But it should be odd to limit ourselves to this piece of advice, therefore, let’s try to state a more accurate criterion.
We’ve already mentioned that the data must somewhat correlate with its physical location. Here it makes sense to remember that PostgreSQL gathers table column statistics, which include the correlation value. The planner uses this value to select between a regular index scan and bitmap scan, and we can use it to estimate the applicability of BRIN index.

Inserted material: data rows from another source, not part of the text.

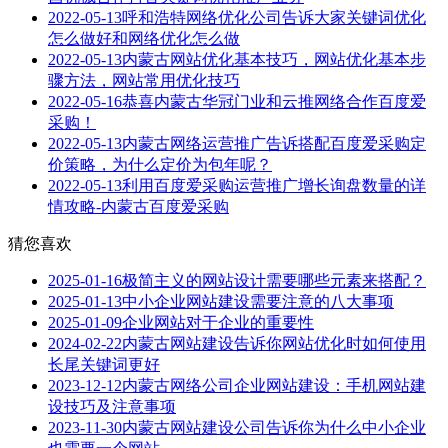
2022-05-13
呼和浩特网络优化公司告诉大家关键词优化
怎么做好和网络优化怎么做
2022-05-13
内蒙古网站优化基本技巧，网站优化基本步
骤方法，网站常用优化技巧
2022-05-16
恭喜内蒙古华冠门业和云推网络合作百度爱
采购！
2022-05-13
内蒙古网络运营推广告诉搭配百度爱采购定
价策略，为什么定价为包年呢？
2022-05-13
利用百度爱采购运营推广增长询盘数量的详
情攻略-内蒙古百度爱采购
猜您喜欢
2025-01-16
极简主义的网站设计需要哪些元素来搭配？
2025-01-13
中小企业网站建设需要注意的八大事项
2025-01-09
企业网站对于企业的重要性
2024-02-22
内蒙古网站建设告诉你网站优化时如何使用
长尾关键词更好
2023-12-12
内蒙古网络公司企业网站建设：手机网站建
设技巧及注意事项
2023-11-30
内蒙古网站建设公司告诉你为什么中小企业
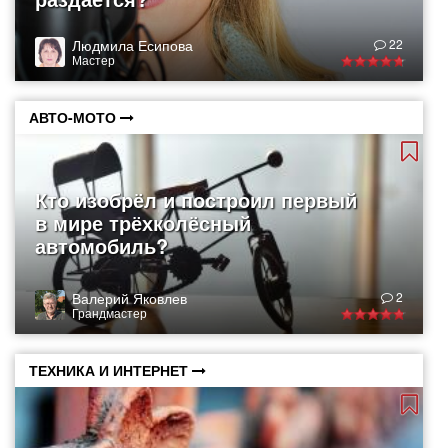
Людмила Есипова
22
Мастер
АВТО-МОТО
Кто изобрёл и построил первый
в мире трёхколёсный
автомобиль?
Валерий Яковлев
2
Грандмастер
ТЕХНИКА И ИНТЕРНЕТ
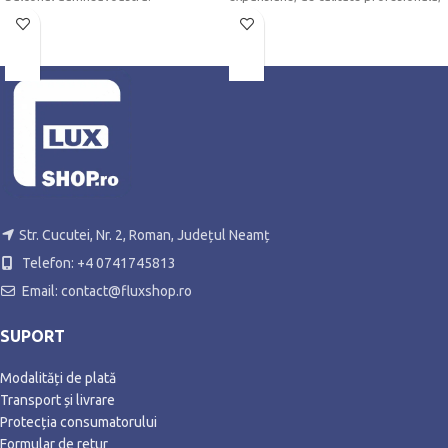
Str. Cucutei, Nr. 2, Roman, Județul Neamț
Telefon: +4 0741745813
Email: contact@fluxshop.ro
SUPORT
Modalități de plată
Transport și livrare
Protecția consumatorului
Formular de retur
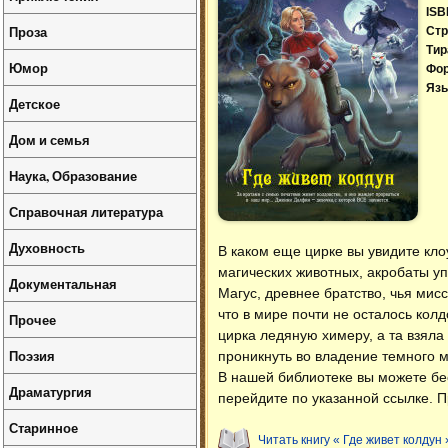
ISB
Проза
Стр
Тир
Юмор
Фо
Язы
Детское
Дом и семья
Наука, Образование
Справочная литература
Духовность
В каком еще цирке вы увидите кло
магических животных, акробаты уп
Документальная
Магус, древнее братство, чья мис
что в мире почти не осталось кол
Прочее
цирка ледяную химеру, а та взяла
Поэзия
проникнуть во владение темного м
В нашей библиотеке вы можете б
Драматургия
перейдите по указанной ссылке. П
Старинное
Читать книгу « Где живет колдун 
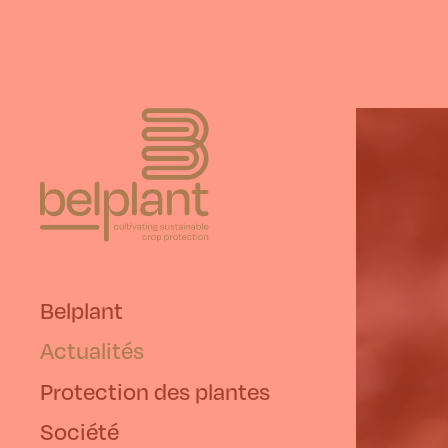
Belplant
Actualités
Protection des plantes
Société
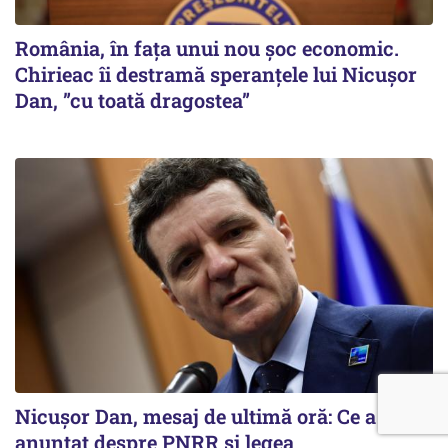
România, în fața unui nou șoc economic.
Chirieac îi destramă speranțele lui Nicușor
Dan, ”cu toată dragostea”
Nicușor Dan, mesaj de ultimă oră: Ce a
anunțat despre PNRR și legea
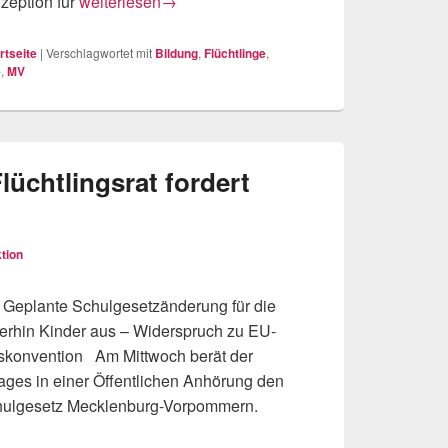
Integration ohne Schulbildung?
zeption für
weiterlesen
→
rtseite
|
Verschlagwortet mit
Bildung
,
Flüchtlinge
,
e
,
MV
Flüchtlingsrat fordert
tion
Geplante Schulgesetzänderung für die
iterhin Kinder aus – Widerspruch zu EU-
skonvention Am Mittwoch berät der
ges in einer Öffentlichen Anhörung den
chulgesetz Mecklenburg-Vorpommern.
t fordert Normenkontrolle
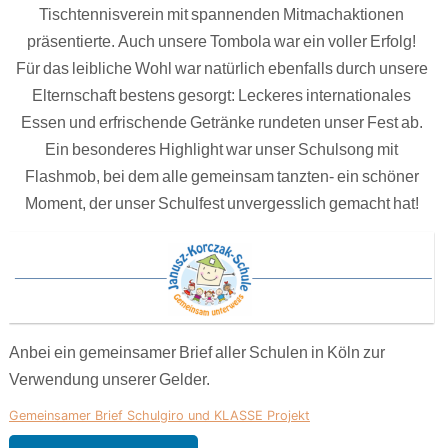
Tischtennisverein mit spannenden Mitmachaktionen
präsentierte. Auch unsere Tombola war ein voller Erfolg!
Für das leibliche Wohl war natürlich ebenfalls durch unsere
Elternschaft bestens gesorgt: Leckeres internationales
Essen und erfrischende Getränke rundeten unser Fest ab.
Ein besonderes Highlight war unser Schulsong mit
Flashmob, bei dem alle gemeinsam tanzten- ein schöner
Moment, der unser Schulfest unvergesslich gemacht hat!
Anbei ein gemeinsamer Brief aller Schulen in Köln zur
Verwendung unserer Gelder.
Gemeinsamer Brief Schulgiro und KLASSE Projekt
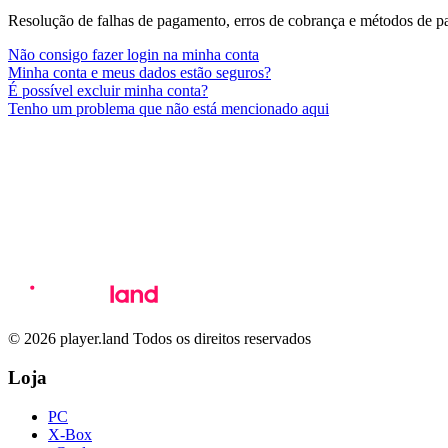
Resolução de falhas de pagamento, erros de cobrança e métodos de 
Não consigo fazer login na minha conta
Minha conta e meus dados estão seguros?
É possível excluir minha conta?
Tenho um problema que não está mencionado aqui
© 2026 player.land Todos os direitos reservados
Loja
PC
X-Box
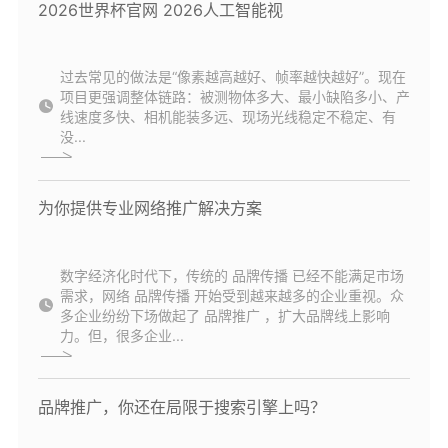
2026世界杯官网 2026人工智能视
过去常见的做法是“像素越高越好、帧率越快越好”。现在
项目更强调整体链路：被测物体多大、最小缺陷多小、产
线速度多快、相机能装多远、现场光线稳定不稳定、有
没...
为你提供专业网络推广解决方案
数字经济化时代下，传统的 品牌传播 已经不能满足市场
需求，网络 品牌传播 开始受到越来越多的企业重视。众
多企业纷纷下场做起了 品牌推广 ，扩大品牌线上影响
力。但，很多企业...
品牌推广，你还在局限于搜索引擎上吗？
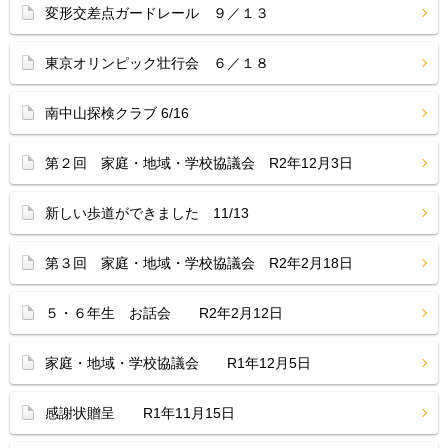
変形交差点ガードレール ９／１３
東京オリンピック壮行会 ６／１８
南中山探検クラブ 6/16
第２回 家庭・地域・学校協議会 R2年12月3日
新しい歩道ができました 11/13
第３回 家庭・地域・学校協議会 R2年2月18日
５・６年生 お話会 R2年2月12日
家庭・地域・学校協議会 R1年12月5日
感謝状贈呈 R1年11月15日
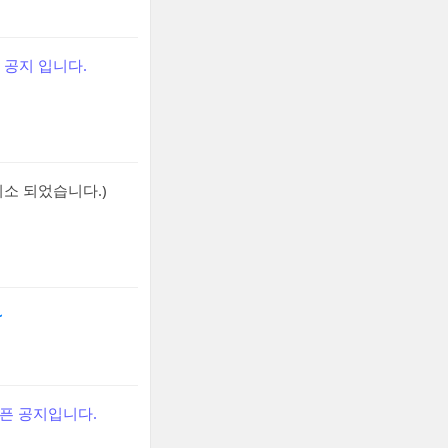
 공지 입니다.
취소 되었습니다.)
~
오픈 공지입니다.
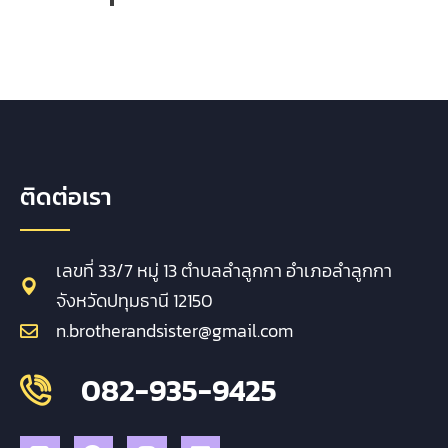
ติดต่อเรา
เลขที่ 33/7 หมู่ 13 ตำบลลำลูกกา อำเภอลำลูกกา
จังหวัดปทุมธานี 12150
n.brotherandsister@gmail.com
082-935-9425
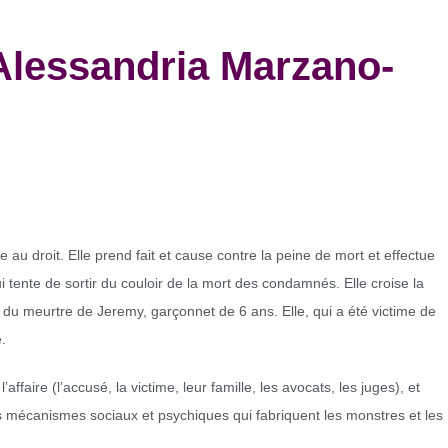
lessandria Marzano-
ine au droit. Elle prend fait et cause contre la peine de mort et effectue
 tente de sortir du couloir de la mort des condamnés. Elle croise la
du meurtre de Jeremy, garçonnet de 6 ans. Elle, qui a été victime de
.
ffaire (l’accusé, la victime, leur famille, les avocats, les juges), et
les mécanismes sociaux et psychiques qui fabriquent les monstres et les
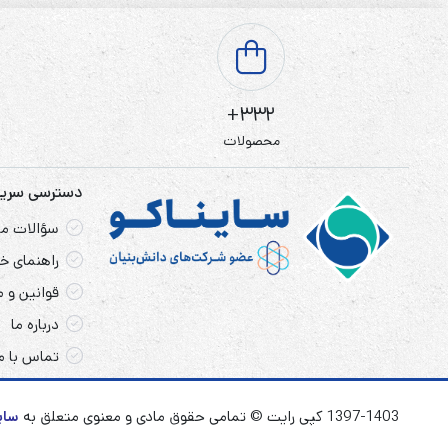
332+
محصولات
دسترسی سری
سؤالات مت
راهنمای خر
قوانین و 
درباره ما
تماس با م
1397-1403 کپی رایت © تمامی حقوق مادی و معنوی متعلق به
سای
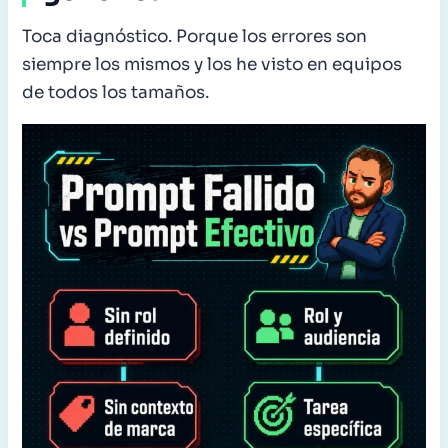
Toca diagnóstico. Porque los errores son
siempre los mismos y los he visto en equipos
de todos los tamaños.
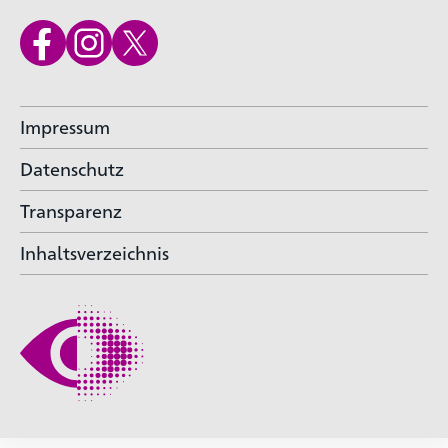
Impressum
Datenschutz
Transparenz
Inhaltsverzeichnis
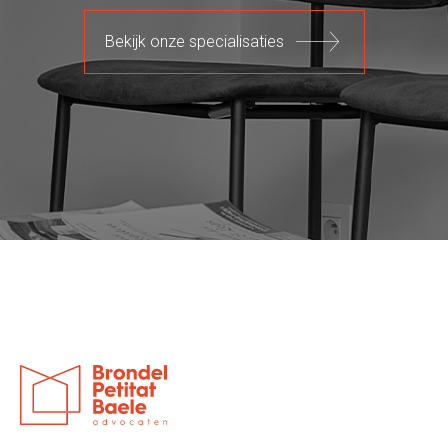
Bekijk onze specialisaties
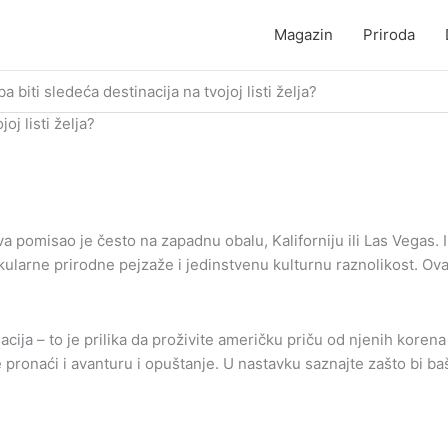
Magazin
Priroda
 biti sledeća destinacija na tvojoj listi želja?
oj listi želja?
 pomisao je često na zapadnu obalu, Kaliforniju ili Las Vegas. I
kularne prirodne pejzaže i jedinstvenu kulturnu raznolikost. Ova
acija – to je prilika da proživite američku priču od njenih kore
 pronaći i avanturu i opuštanje. U nastavku saznajte zašto bi ba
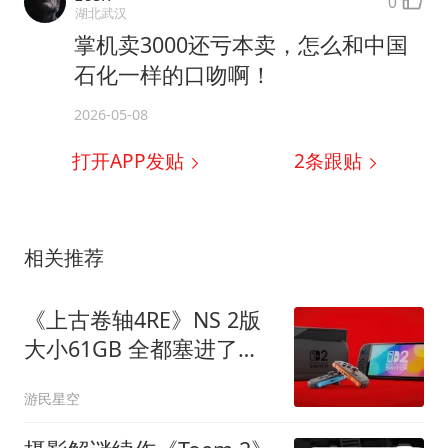
0
湖北武汉
掌机卖3000还亏本卖，怎么和中国
石化一样的口吻啊！
2026-05-08
打开APP发贴
2
条跟贴
相关推荐
《上古卷轴4RE》NS 2版
大小61GB 全都塞进了卡
带
游民星空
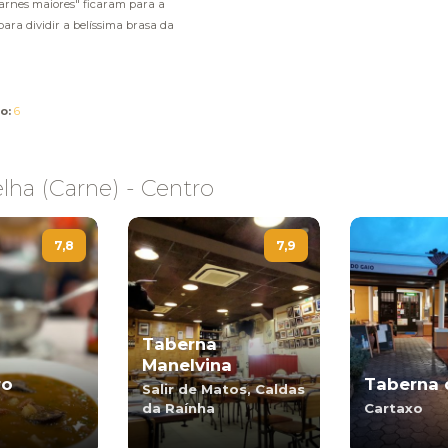
arnes maiores" ficaram para a
ara dividir a belíssima brasa da
o:
6
ha (Carne) - Centro
7,8
7,9
Taberna
Manelvina
ro
Taberna 
Salir de Matos, Caldas
da Raínha
Cartaxo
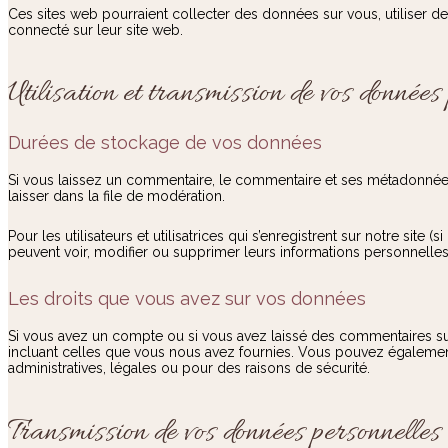
Ces sites web pourraient collecter des données sur vous, utiliser d
connecté sur leur site web.
Utilisation et transmission de vos données
Durées de stockage de vos données
Si vous laissez un commentaire, le commentaire et ses métadonnées
laisser dans la file de modération.
Pour les utilisateurs et utilisatrices qui s’enregistrent sur notre site
peuvent voir, modifier ou supprimer leurs informations personnelles à
Les droits que vous avez sur vos données
Si vous avez un compte ou si vous avez laissé des commentaires su
incluant celles que vous nous avez fournies. Vous pouvez égalem
administratives, légales ou pour des raisons de sécurité.
Transmission de vos données personnelles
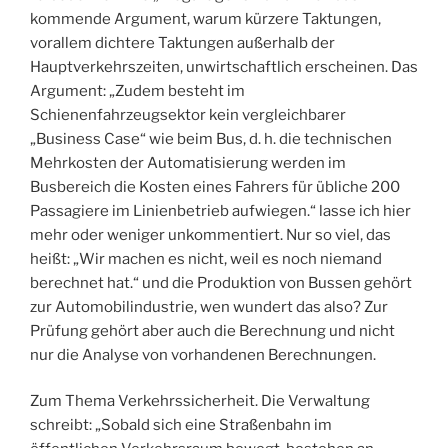
kommende Argument, warum kürzere Taktungen,
vorallem dichtere Taktungen außerhalb der
Hauptverkehrszeiten, unwirtschaftlich erscheinen. Das
Argument: „Zudem besteht im
Schienenfahrzeugsektor kein vergleichbarer
„Business Case“ wie beim Bus, d. h. die technischen
Mehrkosten der Automatisierung werden im
Busbereich die Kosten eines Fahrers für übliche 200
Passagiere im Linienbetrieb aufwiegen.“ lasse ich hier
mehr oder weniger unkommentiert. Nur so viel, das
heißt: „Wir machen es nicht, weil es noch niemand
berechnet hat.“ und die Produktion von Bussen gehört
zur Automobilindustrie, wen wundert das also? Zur
Prüfung gehört aber auch die Berechnung und nicht
nur die Analyse von vorhandenen Berechnungen.
Zum Thema Verkehrssicherheit. Die Verwaltung
schreibt: „Sobald sich eine Straßenbahn im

In the above example, the data is evidently ordered by days (by “scheduled_time”, as well as by “actual_time” – there is no much difference). This is because when rows are added to the table (without deletions and updates), they are laid out in the file one after another. In the simulation of data loading we did not even use ORDER BY clause, therefore, dates within a day can be, in general, mixed up in an arbitrary way, but ordering must be in place. Let’s check this:
demo=# analyze flights_bi;
demo=# select attname, correlation from pg_stats where tablename='flights_bi'
order by correlation desc nulls last;
attname | correlation
--------------------+-------------
scheduled_time | 0.999994
actual_time | 0.999994
fare_conditions | 0.796719
flight_type | 0.495937
airport_utc_offset | 0.438443
aircraft_code | 0.172262
airport_code | 0.0543143
flight_no | 0.0121366
seat_no | 0.00568042
passenger_name | 0.0046387
passenger_id | -0.00281272
airport_coord |
(12 rows)
The value that is not too close to zero (ideally, near plus-minus one, as in this case), tells us that BRIN index will be appropriate.
The travel class “fare_condition” (the column contains three unique values) and type of the flight “flight_type” (two unique values) unexpectedly appeared to be in the second and third places. This is an illusion: formally the correlation is high, while actually on several successive pages all possible values will be encountered for sure, which means that BRIN won’t do any good.
The time zone “airport_utc_offset” goes next: in the considered example, within a day cycle, airports are ordered by time zones “by construction”.
It’s these two fields, time and time zone, that we will further experiment with.
Possible weakening of the correlation
The correlation that is place “by construction” can be easily weakened when the data is changed. And the matter here is not in a change to a particular value, but in the structure of the multiversion concurrency control: the outdated row version is deleted on one page, but a new version may be inserted wherever free space is available. Due to this, whole rows get mixed up during updates.
We can partially control this effect by reducing the value of “fillfactor” storage parameter and this way leaving free space on a page for future updates. But do we want to increase the size of an already huge table? Besides, this does not resolve the issue of deletions: they also “set traps” for new rows by freeing the space somewhere inside existing pages. Due to this, rows that otherwise would get to the end of file, will be inserted at some arbitrary place.
By the way, this is a curious fact. Since BRIN index does not contain references to table rows, its availability should not hinder HOT updates at all, but it does.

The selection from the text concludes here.